Repeat the records exactly as given. Do not include the pictures.

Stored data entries
********

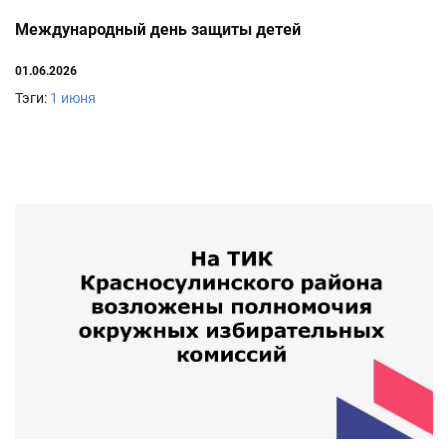
Международный день защиты детей
01.06.2026
Тэги:
1 июня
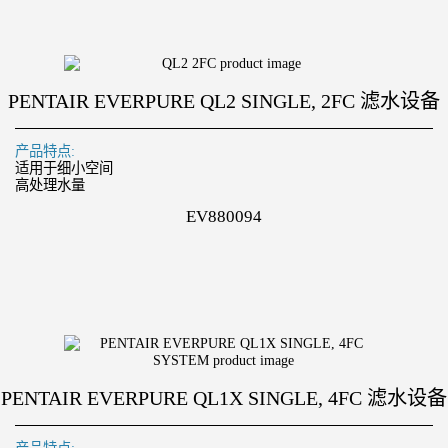
PENTAIR EVERPURE QL2 SINGLE, 2FC 滤水设备
产品特点:
适用于细小空间
高处理水量
EV880094
PENTAIR EVERPURE QL1X SINGLE, 4FC 滤水设备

********

Reply:
Международный день защиты детей
01.06.2026
Тэги:
1 июня
PENTAIR EVERPURE QL2 SINGLE, 2FC 滤水设备
产品特点:
适用于细小空间
高处理水量
EV880094
PENTAIR EVERPURE QL1X SINGLE, 4FC 滤水设备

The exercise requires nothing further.